→ EXERCISE REQUIREMENTS: Go through the listing beneath this task and return every line that carries the string "comment".

→ RECORDS FOR PROCESSING:
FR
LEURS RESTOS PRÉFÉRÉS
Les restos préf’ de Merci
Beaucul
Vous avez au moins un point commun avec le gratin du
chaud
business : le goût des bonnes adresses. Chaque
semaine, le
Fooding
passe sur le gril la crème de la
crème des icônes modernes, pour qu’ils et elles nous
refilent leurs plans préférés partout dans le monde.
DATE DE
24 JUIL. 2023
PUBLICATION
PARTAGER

--

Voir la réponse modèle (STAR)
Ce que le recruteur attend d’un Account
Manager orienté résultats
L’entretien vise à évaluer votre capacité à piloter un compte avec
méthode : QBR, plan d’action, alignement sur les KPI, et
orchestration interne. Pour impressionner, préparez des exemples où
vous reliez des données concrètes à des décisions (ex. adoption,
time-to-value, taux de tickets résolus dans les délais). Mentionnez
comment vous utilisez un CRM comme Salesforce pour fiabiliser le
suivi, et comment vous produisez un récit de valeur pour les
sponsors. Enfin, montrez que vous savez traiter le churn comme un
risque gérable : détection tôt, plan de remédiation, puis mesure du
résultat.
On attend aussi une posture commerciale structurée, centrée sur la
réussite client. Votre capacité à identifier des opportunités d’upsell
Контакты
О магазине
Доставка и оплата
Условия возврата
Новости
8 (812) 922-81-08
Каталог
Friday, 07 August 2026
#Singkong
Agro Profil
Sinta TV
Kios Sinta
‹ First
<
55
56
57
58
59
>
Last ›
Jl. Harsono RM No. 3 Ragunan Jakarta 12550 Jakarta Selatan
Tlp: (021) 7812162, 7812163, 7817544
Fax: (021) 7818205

→ ANSWER TO THIS TASK:
comment vous utilisez un CRM comme Salesforce pour fiabiliser le
suivi, et comment vous produisez un récit de valeur pour les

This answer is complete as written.